Notes on “How Learning Works” by Ambrose et. al., 2010

Notes based on How Learning Works : Seven Research-Based Principles for Smart Teaching by Susan A. Ambrose, Michael W. Bridges, , Michele DiPietro, , Marsha C. Lovett, Marie K. Norman, and Richard E. Mayer.  Wiley 2010.

Chapter 1: Prior knowledge.

There can be a mismatch between the prior knowledge and how it needs to be used in the new course.  In addition, “we may uncover misconceptions … [in] prior knowledge that are actively interfering with [learning]”.  Overestimating prior knowledge can lead to “a shaky foundation”.

Idea: “prior knowledge can help or hinder learning”.

Prior knowledge may be inactive, insufficient, inappropriate, or inaccurate (hinders).

Or it may be activated, sufficient, appropriate, accurate (helps).

Activation: Small prompts (“think of the second problem in relation to the first”) can help with activation.

Sufficiency:  Declarative knowledge (“knowledge of facts and concepts that can be stated or declared”) vs procedural knowledge (“knowing how and knowing when to apply various procedures, methods, theories…”).  Knowing what vs how vs when are different ways of knowing the same topic.  Identify which the students need for a new task, and assess these separately.

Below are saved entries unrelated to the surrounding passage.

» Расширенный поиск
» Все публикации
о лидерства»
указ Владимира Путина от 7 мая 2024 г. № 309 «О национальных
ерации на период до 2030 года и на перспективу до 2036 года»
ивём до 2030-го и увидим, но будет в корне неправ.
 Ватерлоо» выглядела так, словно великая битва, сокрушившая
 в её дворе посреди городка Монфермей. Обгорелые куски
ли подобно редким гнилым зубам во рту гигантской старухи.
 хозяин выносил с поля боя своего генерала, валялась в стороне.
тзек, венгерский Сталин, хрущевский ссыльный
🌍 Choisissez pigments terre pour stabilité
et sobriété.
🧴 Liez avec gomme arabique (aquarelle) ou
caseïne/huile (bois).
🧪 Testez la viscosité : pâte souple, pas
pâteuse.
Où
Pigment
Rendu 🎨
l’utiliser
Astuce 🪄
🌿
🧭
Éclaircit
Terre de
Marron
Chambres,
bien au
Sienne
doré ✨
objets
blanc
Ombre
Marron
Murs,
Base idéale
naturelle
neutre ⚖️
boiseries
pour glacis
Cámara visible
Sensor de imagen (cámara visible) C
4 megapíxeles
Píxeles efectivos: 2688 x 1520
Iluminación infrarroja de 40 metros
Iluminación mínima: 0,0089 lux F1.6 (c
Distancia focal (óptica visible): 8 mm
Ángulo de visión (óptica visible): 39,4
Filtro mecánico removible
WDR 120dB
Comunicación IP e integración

Appropriateness: common meanings to words may make technical meanings harder to use.

Accuracy: Isolated facts can be corrected, but flawed models (misconceptions) “are difficult to refute”.  “Conceptual change often occurs gradually” – more than a single refutation is needed.

Strategies

Gauge prior knowledge: talk to colleagues, use a diagnostic (concept inventory), use self-assessment (“I have heard the term”, “I could define it”, “I could explain it”, “I could use it to solve problems”), use group brainstorming, have them create a concept map, and look for patterns of errors.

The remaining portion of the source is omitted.